Con el condicionante de no poder incomodar excesivamente ni a Junts ni a ERC, los socialistas han puesto la mirada en el Govern de Pere Aragonès, cuyos presupuestos apoyaron en febrero y a quien reprochan haber ejecutado solo el 11% de las medidas aprobadas (el 78% está en curso, y el 11%, no iniciadas). En los grandes proyectos de infraestructuras pactados no ha habido avances: han firmado un convenio de la B-40, una autopista de circunvalación en la segunda corona de Barcelona, que causa gran rechazo en ERC; no se ha constituido la comisión sobre el aeropuerto de El Prat —el plazo acaba en diciembre— y el proyecto del Hard Rock, un complejo turístico y de juego en Tarragona, deseado por los socialistas, ha sufrido un nuevo frenazo ahora por el riesgo químico de un polígono vecino.

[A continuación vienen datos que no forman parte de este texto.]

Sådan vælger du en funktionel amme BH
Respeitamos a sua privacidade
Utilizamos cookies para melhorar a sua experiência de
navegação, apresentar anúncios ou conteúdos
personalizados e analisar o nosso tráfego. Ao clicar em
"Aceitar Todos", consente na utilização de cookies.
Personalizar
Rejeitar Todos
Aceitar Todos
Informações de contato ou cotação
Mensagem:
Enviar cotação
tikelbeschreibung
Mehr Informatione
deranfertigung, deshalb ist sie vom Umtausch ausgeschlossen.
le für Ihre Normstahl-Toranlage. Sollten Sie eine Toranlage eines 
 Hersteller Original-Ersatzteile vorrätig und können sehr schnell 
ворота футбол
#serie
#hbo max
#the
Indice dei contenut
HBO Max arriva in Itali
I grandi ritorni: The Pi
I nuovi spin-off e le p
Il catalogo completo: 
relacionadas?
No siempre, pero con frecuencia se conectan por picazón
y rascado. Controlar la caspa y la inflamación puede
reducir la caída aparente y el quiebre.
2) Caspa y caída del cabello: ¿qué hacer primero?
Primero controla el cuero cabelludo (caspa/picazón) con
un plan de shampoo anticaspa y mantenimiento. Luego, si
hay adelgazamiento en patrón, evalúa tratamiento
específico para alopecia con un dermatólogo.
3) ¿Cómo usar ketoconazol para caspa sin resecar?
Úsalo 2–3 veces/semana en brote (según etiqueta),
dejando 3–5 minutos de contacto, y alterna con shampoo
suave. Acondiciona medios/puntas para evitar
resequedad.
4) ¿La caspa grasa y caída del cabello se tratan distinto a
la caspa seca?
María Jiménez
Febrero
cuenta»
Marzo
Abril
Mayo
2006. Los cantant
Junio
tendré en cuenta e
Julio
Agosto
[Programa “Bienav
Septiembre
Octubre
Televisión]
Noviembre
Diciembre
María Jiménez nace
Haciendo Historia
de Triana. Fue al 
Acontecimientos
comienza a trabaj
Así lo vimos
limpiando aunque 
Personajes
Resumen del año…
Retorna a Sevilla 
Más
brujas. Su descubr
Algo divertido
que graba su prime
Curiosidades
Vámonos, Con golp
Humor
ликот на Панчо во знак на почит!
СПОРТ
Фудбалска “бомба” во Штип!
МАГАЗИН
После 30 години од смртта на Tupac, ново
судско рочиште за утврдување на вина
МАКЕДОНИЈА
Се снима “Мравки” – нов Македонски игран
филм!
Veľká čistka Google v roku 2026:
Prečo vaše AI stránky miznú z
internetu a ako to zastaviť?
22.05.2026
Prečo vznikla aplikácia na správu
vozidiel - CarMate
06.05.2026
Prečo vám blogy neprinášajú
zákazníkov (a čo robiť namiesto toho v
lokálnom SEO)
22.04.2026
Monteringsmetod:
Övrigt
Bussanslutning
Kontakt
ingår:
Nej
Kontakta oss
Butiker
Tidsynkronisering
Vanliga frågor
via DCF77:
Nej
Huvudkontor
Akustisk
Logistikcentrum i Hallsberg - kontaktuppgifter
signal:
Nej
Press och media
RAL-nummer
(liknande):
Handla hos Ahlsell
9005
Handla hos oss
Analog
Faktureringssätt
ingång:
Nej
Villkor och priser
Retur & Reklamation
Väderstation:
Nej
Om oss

Este balance no es para los socialistas demasiado estimulante, pero se encuentran en un laberinto muy parecido al de hace un año, cuando apoyaron las cuentas de Aragonès después de que ERC hiciera lo propio con las del Gobierno. La situación puede ser calcada en este mandato, con la paradoja de que el PSC parece condenado a sostener al débil Gobierno de ERC pese a haber ganado las elecciones. Y, mientras ese camino se estrecha, los partidos de derechas acusan a los socialistas de haber abandonado los postulados constitucionalistas. El mismo Salvador Illa aludió después del 23-J a la postura histórica del PSC en contra de la amnistía y la autodeterminación y recordó su rechazo frontal al referéndum de independencia apuntando que la “piedra angular” de toda democracia es el respeto al Estado de Derecho. “No haremos nada que esté fuera de la Constitución, pero hay que ver esta situación como una oportunidad y no como una maldición”, sostiene ahora en defensa del camino del diálogo abierto por el Gobierno. La derecha ha trazado una estrategia de equiparar los momentos álgidos del procés en 2017 con la situación actual.

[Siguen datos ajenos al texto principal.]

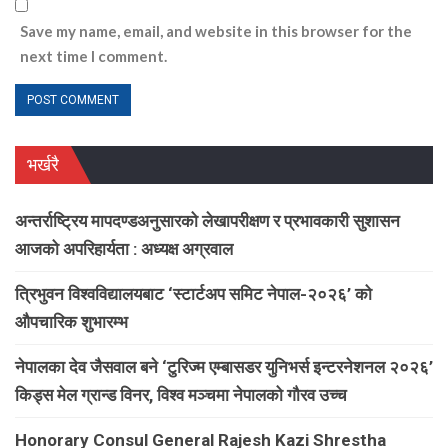
Save my name, email, and website in this browser for the
next time I comment.
भर्खरै
अन्तर्राष्ट्रिय मापदण्डअनुसारको लेखापरीक्षण र प्रभावकारी सुशासन
आजको अपरिहार्यता : अध्यक्ष अग्रवाल
त्रिभुवन विश्वविद्यालयबाट ‘स्टार्टअप समिट नेपाल-२०२६’ को
औपचारिक शुभारम्भ
नेपालका देव जैसवाल बने ‘टुरिज्म एम्बासडर युनिभर्स इन्टरनेशनल २०२६’
किड्स मेल ग्रान्ड विनर, विश्व मञ्चमा नेपालको गौरव उच्च
Honorary Consul General Rajesh Kazi Shrestha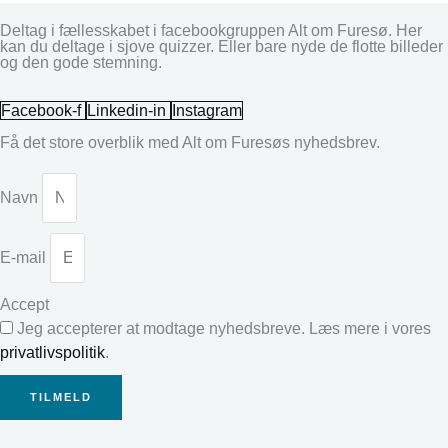
Deltag i fællesskabet i facebookgruppen Alt om Furesø. Her
kan du deltage i sjove quizzer. Eller bare nyde de flotte billeder
og den gode stemning.
Facebook-f
Linkedin-in
Instagram
Få det store overblik med Alt om Furesøs nyhedsbrev.
Navn
E-mail
Accept
Jeg accepterer at modtage nyhedsbreve. Læs mere i vores
privatlivspolitik
.
TILMELD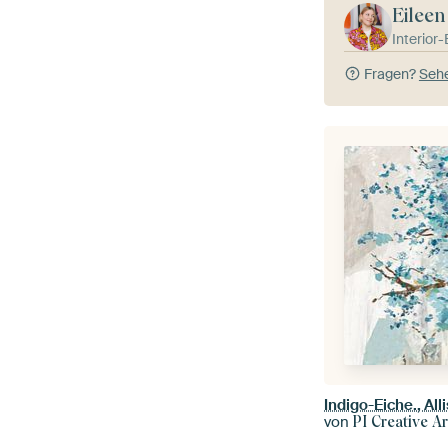
Eileen
Interior
Fragen?
Sehe
Indigo-Eiche., Al
von
PI Creative Ar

En ese contexto, y bajo el lema No en mi nombre, la entidad Societat Civil Catalana ha organizado una manifestación en contra de la amnistía para el 8 de octubre, la misma fecha en la que, en 2017, se produjo la primera gran marcha antiindependentista en Cataluña. Aquella manifestación unió tras la misma pancarta a PP, Ciudadanos y, por primera vez, al PSC, en una foto que se hizo icónica. Los socialistas obviamente se han desmarcado de la protesta convocada ahora y los populares quieren incidir en lo que consideran una contradicción, recordando que, hasta el 23-J, el PSOE rehazaba de plano la amnistía a los encausados del procés. Alejandro Fernández, líder del PP catalán, sumido ahora en una crisis interna, cree que los socialistas están fuera del constitucionalismo y que ya rompieron el espíritu del 8 de octubre al constituir, la legislatura pasada, la mesa de diálogo con la Generalitat.